Aber sie hatten ja das Wunder gewollt. So eines wie jenes am 18. Mai anno 1988, als der Bayer im UEFA- Cup-Finale gegen Espanol Barcelona ein 0:3 aufgeholt, das Elfmeterschießen gewonnen und so den Europapokal gewonnen hatte. Die trefflichen Minuten 56/81/63 sollten das Maß sein für diesen neuen Mai im naßkalten Dezember. Doch daraus wurde nichts, weil die Bayer-Elf 90 zwar Starspieler en masse hat, aber keine Mannschaft. Da fehlt die Leidenschaft, da fehlt das Feuer. Alles nette Kerls, die sicherlich reichlich Herz haben, aber keinen Biß. Jeder müht sich nach Kräften, kann sich meist selbst gut darstellen, und wenn es dazu keine Gelegenheit gibt, spielt er den kurzen Sicherheitspaß. Beamtenfußball — aus der höheren spielkulturellen Dienstlaufbahn zwar, aber immer ohne Angst um die Karriere, nie den einen gewagten Schritt zu hoch auf der Leiter, man könnte ja fallen. Fußball nach Vorschrift. Auch Manager Calmund tat am Dienstag enttäuscht kund, des Rätsels Lösung nicht zu kennen, warum der Knoten nicht platze in seinem mit Abermillionen zusammengekauften Ensemble, wo er immer wieder mal an Moral und den rechten Arbeitseifer appellieren müsse.
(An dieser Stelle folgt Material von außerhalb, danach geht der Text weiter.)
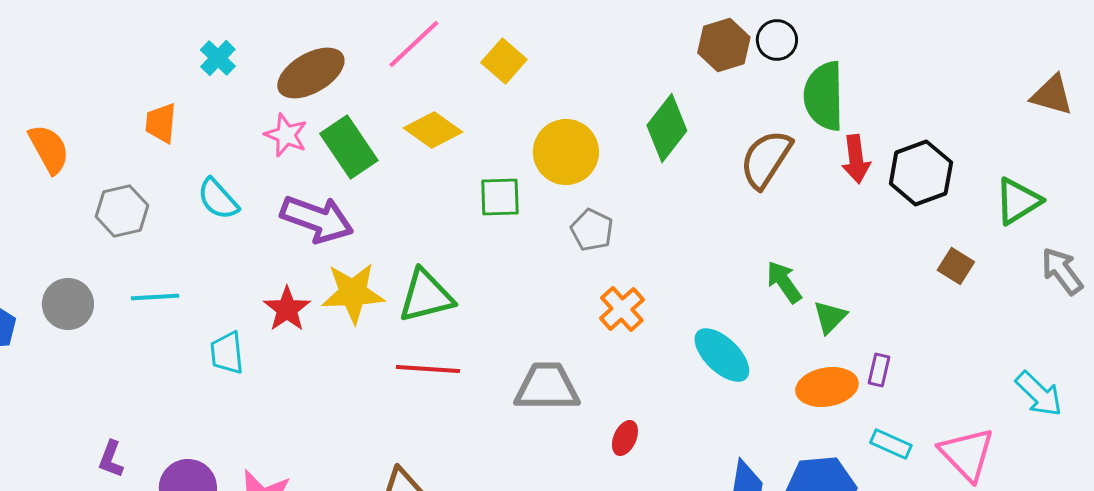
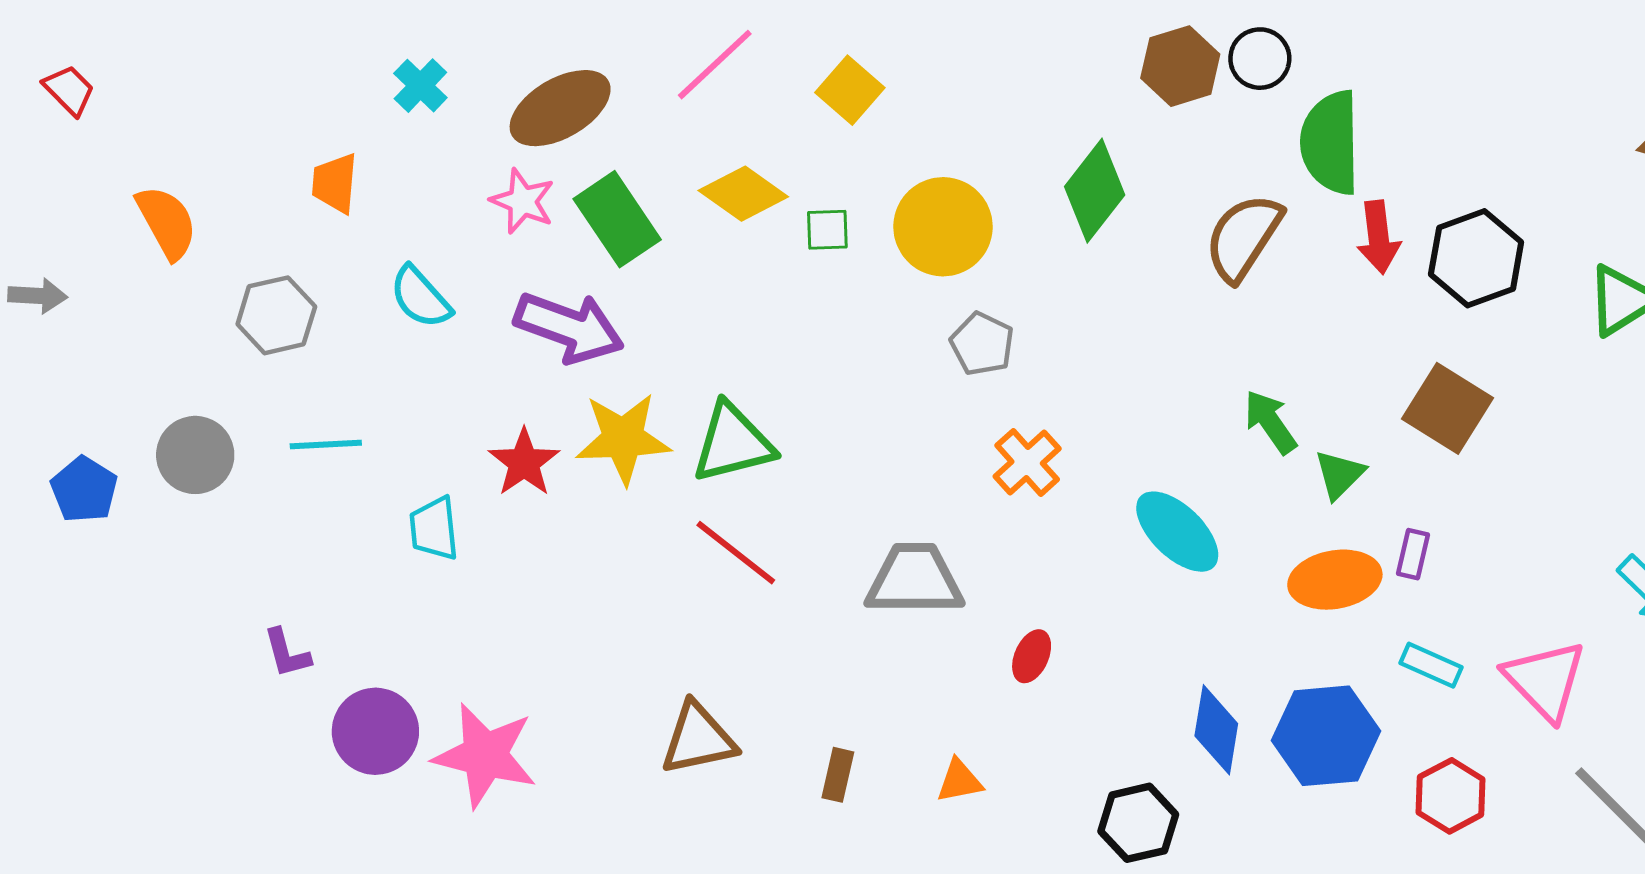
green square: (500, 197) -> (827, 230), moved, size x0.7
brown square: (956, 266) -> (1448, 408), moved, size x1.6
red line: (428, 369) -> (736, 553), turned 34
purple L-shape: (111, 459) -> (287, 653), moved, turned -36

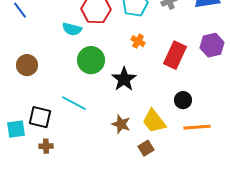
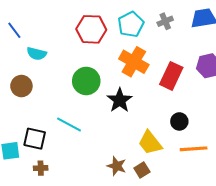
cyan semicircle: (72, 29) -> (37, 54), moved
orange cross: (138, 41) -> (134, 62), size x2.0
brown star: (121, 124) -> (117, 166), moved

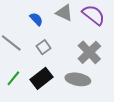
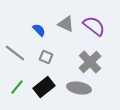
gray square: (44, 47) -> (46, 57), turned -32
Das Match mit Bröndby war typisch. Die Kopenhagener waren ein „Team total“, bei dem der Fußball nach alter proletarischer Tradition zunächst mal gearbeitet wurde. Taktisch zudem gewitzt mit mutigem Forechecking, wo immer möglich — Trainer Morton Olsen, der Ex-Kölner, scheuchte die Seinen immer wieder nach vorne, das 3:0 vor dem Gegnertor zu verteidigen. Jeder rannte für jeden, die Stürmer Christensen und Frank waren schon deswegen hervorragend, weil sie in quasi vorderster Defensive ständig den Spielaufbau störten. Zudem mit einem dänischen Hünen Peter Schmeichel im Kasten, der ein Riesentorwart ist mit einer solch absoluten Fangsicherheit auch bei Flanken, die dem Himmel zustreben, daß er der erste Keeper im Rugby werden könnte.

„Taktisch verständig gespielt“, so lobte Olsen alle hernach, und bemerkte mit süffisantem Lob, Bayer habe „hinten gut gestanden“. Vorne reichte es kaum mal zu einer Chance. Aufregend war es nie. Jorginho war ein starker Antreiber, Ulf Kirsten („wir werden kratzen und beißen“) ein quirliger Angreifer, aber letztlich ohne Biß. Die katastrophalen beiden Reinhardts und der ungelenke Kree wären froh gewesen, wenigstens das Mittelmaß geschafft zu haben. Alles Durchschnitt, alles Langeweile, alles 0:0/8/15. Der FC Bayer Edel hat zwar einen Bewirtungsetat nahe dem Jahresbudget eines kleineren Zweitligisten, aber eine Mannschaft, die von einem Dauerphlegma befallen scheint. Wann hat es, außer dem Triumph 1988, jemals mitreißende Spiele gegeben? Wann mal ein mitreißendes, total umgekipptes Spiel? Wann einen „Fußballhelden“, der mal zwei oder drei Tore in einem Spiel geschossen hat? Keine bewegenden Legenden, nicht mal einen richtigen Skandal.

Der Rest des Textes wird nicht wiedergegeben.